PROBLEM REQUIREMENTS: Copy all lines in the data that contain the string "target".

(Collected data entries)
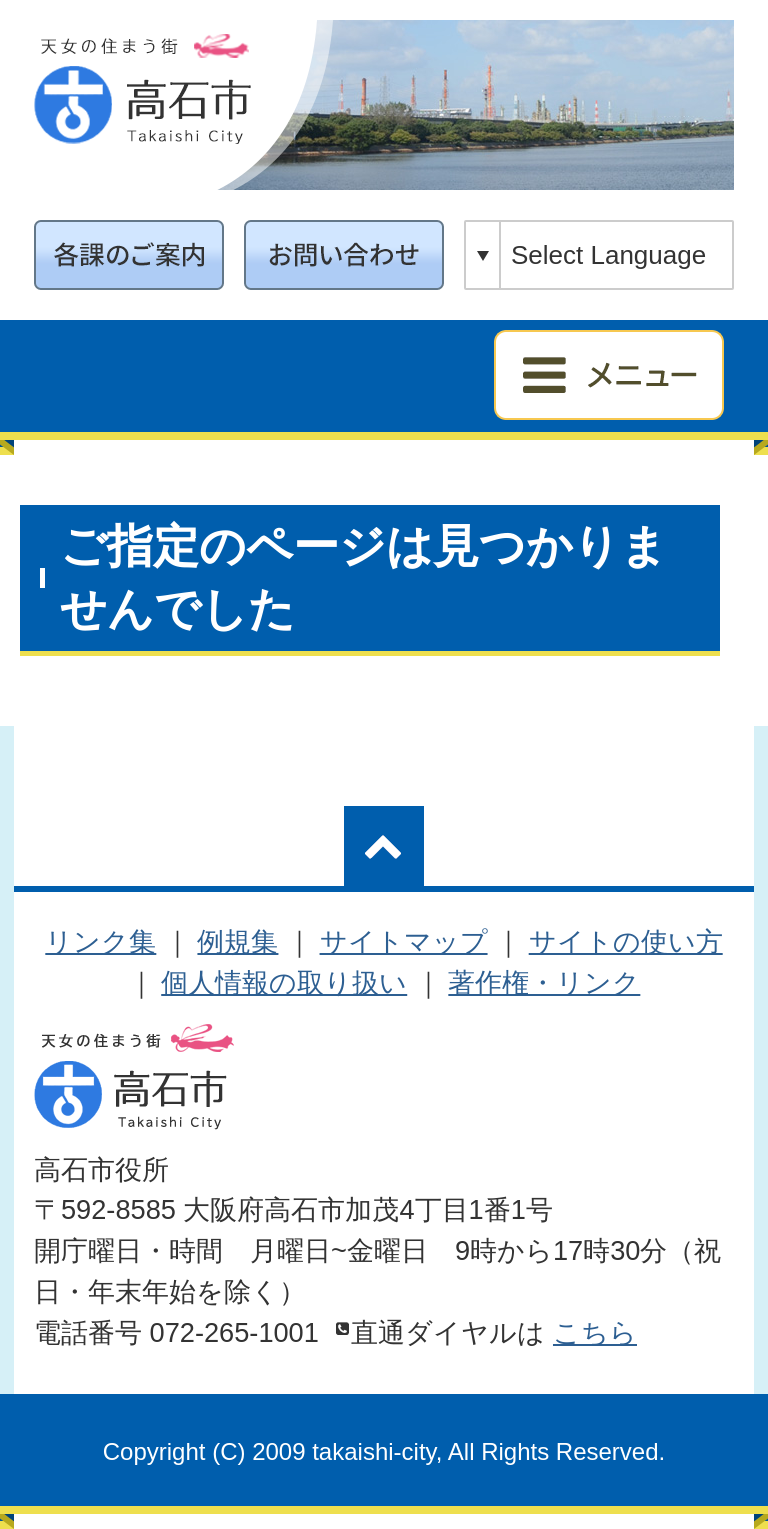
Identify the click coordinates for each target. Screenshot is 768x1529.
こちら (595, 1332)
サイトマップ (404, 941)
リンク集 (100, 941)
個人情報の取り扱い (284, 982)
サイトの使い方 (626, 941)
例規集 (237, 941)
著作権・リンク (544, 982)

--

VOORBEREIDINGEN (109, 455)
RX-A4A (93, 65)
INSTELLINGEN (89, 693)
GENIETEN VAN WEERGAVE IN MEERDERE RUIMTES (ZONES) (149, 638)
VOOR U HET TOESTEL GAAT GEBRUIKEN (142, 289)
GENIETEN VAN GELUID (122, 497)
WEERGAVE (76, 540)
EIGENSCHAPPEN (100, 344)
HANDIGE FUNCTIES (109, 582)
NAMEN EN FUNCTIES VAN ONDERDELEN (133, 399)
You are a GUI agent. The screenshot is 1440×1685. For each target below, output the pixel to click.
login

WRITTEN RESPONSE:
Identify the click coordinates for each target. Screenshot is 768x1529.
You are a GUI agent. The screenshot is 1440×1685. For each target below, output the pixel to click.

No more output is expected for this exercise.